As Rowley rattles off the names of the gigs he’s had and his busy present-day schedule, he stops in mid-sentence to show off another of his “creations”: a velcroed wristband mimicking the chords on a guitar.

“Saves a lot of time and wasted effort,” he explains. “When I’m teaching I wear this on my wrist and then I don’t have to pick up the guitar to show my students, then put the guitar down to explain something, then pick it up again. I just show them right from the band on my wrist.”

Next up in the Rowley pantheon of creations is his collection of humorous greeting cards. He pulls out stacks of the cards and goes through them. Most are side-splitting, and all have copyrights dating back to 1985. Rowley glances through them and still guffaws at the lines he wrote. “I sold over 1,000 of these,” he says. “This batch is the second thousand. I have … had high hopes for these. I was going strong with them when…” Rowley’s rubbery face goes from its normal smile to a sadness that’s palpable throughout the room.

It is his thoughts of “Love No.1” in his life that, he says, pain him beyond all comprehension.

“I was working on these cards when it happened,” he says. “My daughter Jamie got into a terrible car accident. She had just turned 16. Her mother and I had divorced and she had remarried and moved to Baton Rouge. I had just taken a great job at Chevron on the West Bank. Well, I quit so I could go to Baton Rouge to be with Jamie. Her life was in jeopardy for so long. She was in a coma. And let me tell you, a coma is not like you’re in one today and tomorrow you simply snap out of it and wake up. That’s only in the movies. Recovery is a slow, gradual, painful thing. It was a very serious wreck. She was brain damaged. It was the worst time of my life… of everybody’s life.

“Many is the night, I slept on the floor of Jamie’s room, right next to her bed. Her recovery took up every thought in my life. I remember her eardrums were punctured and I would talk to her. Her doctors told me they didn’t know if she could hear me. But deep inside, I knew she did. I remember how pessimistic [the doctors] were. We had names for each of them. One we called ‘Dr. Doom.’ He’d come in every day and ask, ‘Do you want to sign over her body parts?’ Can you imagine having a doctor come into the room where your daughter is lying in a coma and asking a question like that day after day?”

As his daughter’s doctors’ hope waned, Rowley says, his own never wavered for a moment .

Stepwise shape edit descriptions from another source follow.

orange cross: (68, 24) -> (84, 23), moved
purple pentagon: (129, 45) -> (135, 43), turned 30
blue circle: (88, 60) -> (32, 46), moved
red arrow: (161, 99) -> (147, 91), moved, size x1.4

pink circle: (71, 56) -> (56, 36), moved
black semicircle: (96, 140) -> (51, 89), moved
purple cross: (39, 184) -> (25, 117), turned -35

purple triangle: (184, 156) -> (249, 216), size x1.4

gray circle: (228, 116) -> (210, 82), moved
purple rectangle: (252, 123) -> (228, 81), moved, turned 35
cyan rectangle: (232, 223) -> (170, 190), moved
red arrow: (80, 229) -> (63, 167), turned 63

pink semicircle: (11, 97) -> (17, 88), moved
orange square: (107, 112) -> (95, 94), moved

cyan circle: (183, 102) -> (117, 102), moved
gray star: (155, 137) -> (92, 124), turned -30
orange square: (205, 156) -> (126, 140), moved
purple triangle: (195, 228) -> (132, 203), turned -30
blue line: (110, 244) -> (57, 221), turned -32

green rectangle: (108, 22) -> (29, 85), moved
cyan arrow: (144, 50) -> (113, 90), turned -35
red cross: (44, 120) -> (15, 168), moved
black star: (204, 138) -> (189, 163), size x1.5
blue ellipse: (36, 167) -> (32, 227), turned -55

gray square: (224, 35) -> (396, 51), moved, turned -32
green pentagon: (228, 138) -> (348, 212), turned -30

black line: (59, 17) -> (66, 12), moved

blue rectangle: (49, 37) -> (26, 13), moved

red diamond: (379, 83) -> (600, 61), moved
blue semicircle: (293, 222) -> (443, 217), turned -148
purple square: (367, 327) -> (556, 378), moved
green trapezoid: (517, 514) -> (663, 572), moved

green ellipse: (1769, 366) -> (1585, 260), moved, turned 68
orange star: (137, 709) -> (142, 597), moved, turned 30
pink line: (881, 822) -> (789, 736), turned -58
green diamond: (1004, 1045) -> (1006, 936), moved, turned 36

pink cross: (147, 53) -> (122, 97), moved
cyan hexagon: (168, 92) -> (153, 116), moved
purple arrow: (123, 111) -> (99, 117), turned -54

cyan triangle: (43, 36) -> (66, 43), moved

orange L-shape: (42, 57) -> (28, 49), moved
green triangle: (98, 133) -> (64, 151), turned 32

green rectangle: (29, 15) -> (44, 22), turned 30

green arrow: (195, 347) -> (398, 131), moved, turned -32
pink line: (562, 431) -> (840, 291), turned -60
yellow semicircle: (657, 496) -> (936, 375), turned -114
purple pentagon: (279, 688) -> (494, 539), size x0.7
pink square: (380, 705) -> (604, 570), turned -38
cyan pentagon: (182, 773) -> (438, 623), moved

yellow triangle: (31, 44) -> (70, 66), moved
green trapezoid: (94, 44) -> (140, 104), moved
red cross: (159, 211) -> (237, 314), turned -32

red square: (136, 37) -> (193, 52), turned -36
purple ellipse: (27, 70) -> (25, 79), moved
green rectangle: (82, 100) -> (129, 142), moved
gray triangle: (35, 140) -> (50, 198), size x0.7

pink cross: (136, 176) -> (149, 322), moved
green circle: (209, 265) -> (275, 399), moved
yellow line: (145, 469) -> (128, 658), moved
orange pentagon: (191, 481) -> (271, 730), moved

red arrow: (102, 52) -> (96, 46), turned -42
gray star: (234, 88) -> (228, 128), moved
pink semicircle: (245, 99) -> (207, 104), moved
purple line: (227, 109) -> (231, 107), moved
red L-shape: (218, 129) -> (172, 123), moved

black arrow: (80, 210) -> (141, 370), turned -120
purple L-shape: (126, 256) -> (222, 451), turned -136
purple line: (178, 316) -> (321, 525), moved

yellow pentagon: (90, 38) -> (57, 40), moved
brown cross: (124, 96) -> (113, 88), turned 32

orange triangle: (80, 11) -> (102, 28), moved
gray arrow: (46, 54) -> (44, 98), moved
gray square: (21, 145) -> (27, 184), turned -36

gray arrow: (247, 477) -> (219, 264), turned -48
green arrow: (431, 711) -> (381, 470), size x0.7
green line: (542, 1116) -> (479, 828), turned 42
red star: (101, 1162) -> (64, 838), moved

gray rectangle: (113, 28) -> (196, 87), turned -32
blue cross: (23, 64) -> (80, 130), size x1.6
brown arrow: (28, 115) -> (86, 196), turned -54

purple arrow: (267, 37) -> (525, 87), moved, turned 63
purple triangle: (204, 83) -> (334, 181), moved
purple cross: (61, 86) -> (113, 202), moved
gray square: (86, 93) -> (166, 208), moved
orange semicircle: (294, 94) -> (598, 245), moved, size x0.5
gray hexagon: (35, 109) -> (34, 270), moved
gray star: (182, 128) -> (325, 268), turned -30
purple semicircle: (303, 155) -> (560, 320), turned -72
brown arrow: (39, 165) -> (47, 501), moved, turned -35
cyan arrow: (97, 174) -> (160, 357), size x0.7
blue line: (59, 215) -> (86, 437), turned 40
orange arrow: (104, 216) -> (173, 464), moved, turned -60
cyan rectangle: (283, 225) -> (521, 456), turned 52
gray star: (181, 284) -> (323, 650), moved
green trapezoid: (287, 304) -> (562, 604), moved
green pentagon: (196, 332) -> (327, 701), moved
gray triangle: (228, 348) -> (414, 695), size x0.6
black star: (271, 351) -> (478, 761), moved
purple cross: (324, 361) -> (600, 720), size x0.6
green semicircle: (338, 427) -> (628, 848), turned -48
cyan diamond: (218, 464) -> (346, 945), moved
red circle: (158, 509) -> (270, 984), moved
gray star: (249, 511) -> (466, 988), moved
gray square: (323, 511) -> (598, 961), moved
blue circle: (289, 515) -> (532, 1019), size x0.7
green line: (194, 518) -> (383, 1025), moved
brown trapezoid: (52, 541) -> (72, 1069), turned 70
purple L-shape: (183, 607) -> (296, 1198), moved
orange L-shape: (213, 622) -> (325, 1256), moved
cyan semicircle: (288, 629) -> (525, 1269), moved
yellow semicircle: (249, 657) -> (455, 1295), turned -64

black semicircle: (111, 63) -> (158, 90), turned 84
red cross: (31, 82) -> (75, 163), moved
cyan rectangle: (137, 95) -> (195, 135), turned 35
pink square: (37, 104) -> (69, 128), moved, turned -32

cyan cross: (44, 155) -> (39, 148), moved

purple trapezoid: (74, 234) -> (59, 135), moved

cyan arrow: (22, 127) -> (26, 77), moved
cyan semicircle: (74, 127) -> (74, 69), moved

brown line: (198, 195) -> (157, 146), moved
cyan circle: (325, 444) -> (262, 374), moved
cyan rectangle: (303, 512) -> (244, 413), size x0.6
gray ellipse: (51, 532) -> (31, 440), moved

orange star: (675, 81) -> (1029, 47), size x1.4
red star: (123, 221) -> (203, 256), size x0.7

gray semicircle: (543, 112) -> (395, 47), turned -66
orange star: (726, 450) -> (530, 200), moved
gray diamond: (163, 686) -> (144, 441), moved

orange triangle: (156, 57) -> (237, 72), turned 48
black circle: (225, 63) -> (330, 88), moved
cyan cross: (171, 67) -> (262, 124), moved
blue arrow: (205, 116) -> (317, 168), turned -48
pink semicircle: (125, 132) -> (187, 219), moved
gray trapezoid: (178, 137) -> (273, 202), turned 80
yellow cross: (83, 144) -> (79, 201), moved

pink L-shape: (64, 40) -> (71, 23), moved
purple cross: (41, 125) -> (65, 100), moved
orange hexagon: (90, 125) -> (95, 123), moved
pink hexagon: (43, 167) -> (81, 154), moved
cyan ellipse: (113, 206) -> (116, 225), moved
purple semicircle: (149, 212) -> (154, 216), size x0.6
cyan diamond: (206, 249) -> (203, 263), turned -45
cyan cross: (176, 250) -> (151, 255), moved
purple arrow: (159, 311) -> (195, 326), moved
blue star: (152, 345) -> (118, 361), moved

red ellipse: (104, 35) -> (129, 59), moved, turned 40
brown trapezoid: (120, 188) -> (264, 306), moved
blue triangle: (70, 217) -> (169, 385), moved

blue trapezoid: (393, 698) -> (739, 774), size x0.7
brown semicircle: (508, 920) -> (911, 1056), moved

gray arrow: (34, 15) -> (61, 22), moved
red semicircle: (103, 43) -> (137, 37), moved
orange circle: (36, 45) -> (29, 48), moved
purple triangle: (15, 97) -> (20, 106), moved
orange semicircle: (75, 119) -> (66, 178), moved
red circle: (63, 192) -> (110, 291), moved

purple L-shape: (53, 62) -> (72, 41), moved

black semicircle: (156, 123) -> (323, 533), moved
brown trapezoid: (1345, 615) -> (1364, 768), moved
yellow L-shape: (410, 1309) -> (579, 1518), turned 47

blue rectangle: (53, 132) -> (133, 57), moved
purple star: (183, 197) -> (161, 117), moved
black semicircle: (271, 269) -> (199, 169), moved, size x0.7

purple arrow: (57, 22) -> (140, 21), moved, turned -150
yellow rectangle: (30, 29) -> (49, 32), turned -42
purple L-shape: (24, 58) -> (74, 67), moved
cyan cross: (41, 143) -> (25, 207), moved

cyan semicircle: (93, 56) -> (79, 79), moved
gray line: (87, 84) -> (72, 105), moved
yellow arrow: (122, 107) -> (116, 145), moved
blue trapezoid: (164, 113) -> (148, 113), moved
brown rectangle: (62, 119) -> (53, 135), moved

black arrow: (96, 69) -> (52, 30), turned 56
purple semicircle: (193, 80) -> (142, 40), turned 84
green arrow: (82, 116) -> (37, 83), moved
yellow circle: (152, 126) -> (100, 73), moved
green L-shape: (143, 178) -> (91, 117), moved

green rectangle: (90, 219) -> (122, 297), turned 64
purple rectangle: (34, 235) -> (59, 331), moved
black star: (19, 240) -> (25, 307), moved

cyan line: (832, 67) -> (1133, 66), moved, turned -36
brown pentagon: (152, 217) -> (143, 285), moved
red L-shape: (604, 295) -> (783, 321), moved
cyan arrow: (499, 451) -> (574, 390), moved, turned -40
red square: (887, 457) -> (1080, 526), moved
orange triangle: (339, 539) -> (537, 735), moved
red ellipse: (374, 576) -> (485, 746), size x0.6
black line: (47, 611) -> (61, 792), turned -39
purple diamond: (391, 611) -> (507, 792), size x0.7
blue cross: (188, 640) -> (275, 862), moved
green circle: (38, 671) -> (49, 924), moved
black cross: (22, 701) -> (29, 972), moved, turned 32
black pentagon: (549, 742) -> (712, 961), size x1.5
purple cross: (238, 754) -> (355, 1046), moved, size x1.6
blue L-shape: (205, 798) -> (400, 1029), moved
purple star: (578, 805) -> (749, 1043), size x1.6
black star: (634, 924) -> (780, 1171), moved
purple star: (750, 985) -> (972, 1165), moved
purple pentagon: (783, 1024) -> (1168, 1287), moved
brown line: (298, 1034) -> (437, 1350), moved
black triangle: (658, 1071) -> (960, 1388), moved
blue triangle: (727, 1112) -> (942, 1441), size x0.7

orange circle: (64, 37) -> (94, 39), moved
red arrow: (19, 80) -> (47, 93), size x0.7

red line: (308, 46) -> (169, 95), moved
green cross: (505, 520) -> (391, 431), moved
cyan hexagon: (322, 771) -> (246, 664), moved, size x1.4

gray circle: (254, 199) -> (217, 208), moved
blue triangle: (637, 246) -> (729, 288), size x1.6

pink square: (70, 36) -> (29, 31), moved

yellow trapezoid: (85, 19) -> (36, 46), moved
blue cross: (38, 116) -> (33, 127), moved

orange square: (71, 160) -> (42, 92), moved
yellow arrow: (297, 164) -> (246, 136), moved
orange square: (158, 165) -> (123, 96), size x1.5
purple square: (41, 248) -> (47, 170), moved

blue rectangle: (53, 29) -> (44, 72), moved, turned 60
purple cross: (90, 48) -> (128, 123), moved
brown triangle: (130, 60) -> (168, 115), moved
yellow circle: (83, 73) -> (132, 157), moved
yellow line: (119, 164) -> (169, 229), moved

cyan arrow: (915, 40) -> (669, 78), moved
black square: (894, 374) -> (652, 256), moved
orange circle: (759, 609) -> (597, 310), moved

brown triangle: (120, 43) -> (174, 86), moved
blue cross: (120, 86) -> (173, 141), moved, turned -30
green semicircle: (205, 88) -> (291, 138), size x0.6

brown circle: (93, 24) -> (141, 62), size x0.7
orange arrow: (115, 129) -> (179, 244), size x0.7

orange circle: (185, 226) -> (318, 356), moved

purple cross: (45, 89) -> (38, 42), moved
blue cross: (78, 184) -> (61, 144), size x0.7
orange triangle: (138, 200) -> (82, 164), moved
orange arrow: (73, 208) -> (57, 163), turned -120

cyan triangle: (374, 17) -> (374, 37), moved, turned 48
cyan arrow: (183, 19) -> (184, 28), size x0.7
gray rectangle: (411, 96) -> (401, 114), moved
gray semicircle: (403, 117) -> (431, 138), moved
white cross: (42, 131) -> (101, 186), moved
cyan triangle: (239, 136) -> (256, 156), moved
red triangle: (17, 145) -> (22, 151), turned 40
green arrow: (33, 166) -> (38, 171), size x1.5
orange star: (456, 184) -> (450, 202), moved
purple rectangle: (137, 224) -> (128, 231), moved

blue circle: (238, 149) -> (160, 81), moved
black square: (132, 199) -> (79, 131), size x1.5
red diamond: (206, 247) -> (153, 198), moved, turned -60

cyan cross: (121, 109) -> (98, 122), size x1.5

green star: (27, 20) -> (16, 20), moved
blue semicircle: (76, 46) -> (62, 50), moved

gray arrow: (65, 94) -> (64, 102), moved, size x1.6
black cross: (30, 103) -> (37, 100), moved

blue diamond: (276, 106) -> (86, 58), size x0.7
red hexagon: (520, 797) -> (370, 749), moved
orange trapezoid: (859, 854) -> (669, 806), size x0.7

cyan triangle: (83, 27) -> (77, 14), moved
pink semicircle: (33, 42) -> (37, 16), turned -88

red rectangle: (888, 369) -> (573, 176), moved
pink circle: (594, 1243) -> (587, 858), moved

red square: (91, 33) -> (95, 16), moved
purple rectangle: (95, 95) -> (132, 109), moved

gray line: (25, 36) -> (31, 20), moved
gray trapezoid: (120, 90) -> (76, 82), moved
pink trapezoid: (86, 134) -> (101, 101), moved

“I used to go in and hold her hand and tell her to squeeze mine. Nothing. I did that over and over. My hands became numb. But I just knew that she was hearing me and that she would respond. ‘Jamie, squeeze my hand!’ Then one day, it happened. I felt her squeeze. Of course, these doctors told me not to be too optimistic, that in all probability what I was feeling was a muscle spasm. Muscle spasm, my … I knew that she had heard me. I stood there and cried.”

The nights were seemingly endless for Rowley. He hummed tunes to his daughter as he had not done since she had been a baby. Tunes he had written. Tunes others had written. Her favorites. His favorites. He composed tunes to her in his mind as he sat there throughout those long agony-filled nights.

“Jamie’s 38 years old now,” Rowley says of his daughter. “It’s been a long, long painful road. But she’s come back. She still has some problems. But she’s determined. We’re determined! Here, look at this!”

Rowley goes to his computer and opens a link – “Jamie’s page,” with the words:

“Jamie Rowley is a 38-year-old mentally challenged woman who lost her home in Katrina. She is now living in her mother’s garage with her four cats. Jamie renews her hope through every board that she draws. Jamie collects the boards from the debris of destroyed homes (various areas of New Orleans; lower and upper 9th wards, etc.). After cleaning each board, she the turns them into pieces of art …”

“She’s extremely creative,” Rowley says simply of his daughter. He’s knows that says it all.

It may be a Thursday evening or a Sunday afternoon. It may be the House of Blues or it may be a garden soiree. The band may be Art Ryder’s or the Country Cajuns. The only thing for certain is that somewhere near the bandstand, a lady named Jamie will be sitting at a table applauding each set.